- _Work task_: Report every line below that holds the word "возможно".

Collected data
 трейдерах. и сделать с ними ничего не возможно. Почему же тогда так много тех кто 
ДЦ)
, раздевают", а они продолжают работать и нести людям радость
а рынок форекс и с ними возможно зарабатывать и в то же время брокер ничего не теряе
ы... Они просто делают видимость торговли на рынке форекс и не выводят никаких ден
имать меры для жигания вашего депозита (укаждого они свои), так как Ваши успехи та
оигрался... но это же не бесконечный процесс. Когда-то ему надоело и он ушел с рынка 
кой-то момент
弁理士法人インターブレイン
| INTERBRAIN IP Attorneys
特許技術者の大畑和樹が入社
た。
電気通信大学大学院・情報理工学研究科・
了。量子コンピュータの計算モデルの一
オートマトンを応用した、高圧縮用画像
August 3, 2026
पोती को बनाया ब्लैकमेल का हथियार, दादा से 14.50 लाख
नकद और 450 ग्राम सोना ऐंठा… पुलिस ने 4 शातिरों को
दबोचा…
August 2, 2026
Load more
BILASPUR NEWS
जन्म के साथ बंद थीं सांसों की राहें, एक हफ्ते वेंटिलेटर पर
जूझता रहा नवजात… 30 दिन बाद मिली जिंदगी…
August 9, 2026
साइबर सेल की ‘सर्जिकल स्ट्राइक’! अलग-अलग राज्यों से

--

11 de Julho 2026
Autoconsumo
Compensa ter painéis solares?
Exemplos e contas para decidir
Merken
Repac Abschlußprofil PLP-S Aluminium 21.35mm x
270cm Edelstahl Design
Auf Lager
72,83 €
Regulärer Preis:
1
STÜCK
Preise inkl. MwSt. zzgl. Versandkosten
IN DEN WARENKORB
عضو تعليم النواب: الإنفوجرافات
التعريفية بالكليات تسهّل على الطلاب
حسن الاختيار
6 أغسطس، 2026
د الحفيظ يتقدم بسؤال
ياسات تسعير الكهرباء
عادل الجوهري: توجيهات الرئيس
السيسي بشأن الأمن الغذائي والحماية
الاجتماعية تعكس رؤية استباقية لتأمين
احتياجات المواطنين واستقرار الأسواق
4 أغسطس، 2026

--

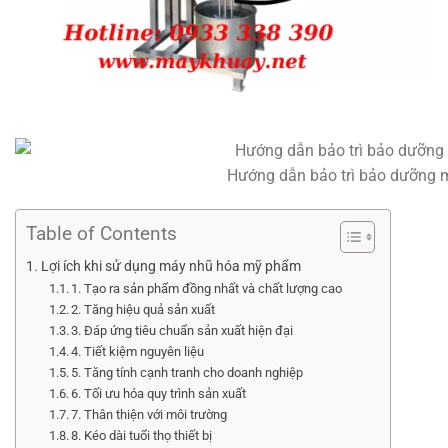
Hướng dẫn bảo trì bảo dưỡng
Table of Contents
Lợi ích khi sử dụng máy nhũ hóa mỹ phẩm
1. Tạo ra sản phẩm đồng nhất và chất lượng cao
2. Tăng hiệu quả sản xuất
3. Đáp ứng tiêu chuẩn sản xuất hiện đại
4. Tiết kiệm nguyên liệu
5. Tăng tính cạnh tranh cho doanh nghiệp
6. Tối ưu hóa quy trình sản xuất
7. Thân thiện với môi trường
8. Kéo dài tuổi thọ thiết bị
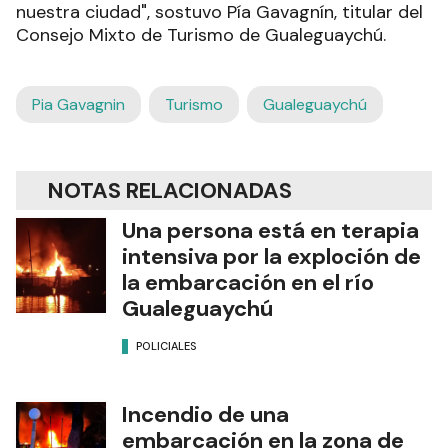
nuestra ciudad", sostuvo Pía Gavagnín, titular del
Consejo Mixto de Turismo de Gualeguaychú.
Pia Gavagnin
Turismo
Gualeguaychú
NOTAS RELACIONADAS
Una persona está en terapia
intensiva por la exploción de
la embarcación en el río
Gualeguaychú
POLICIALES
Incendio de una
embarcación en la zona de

- _Response_:
 трейдерах. и сделать с ними ничего не возможно. Почему же тогда так много тех кто 
а рынок форекс и с ними возможно зарабатывать и в то же время брокер ничего не теряе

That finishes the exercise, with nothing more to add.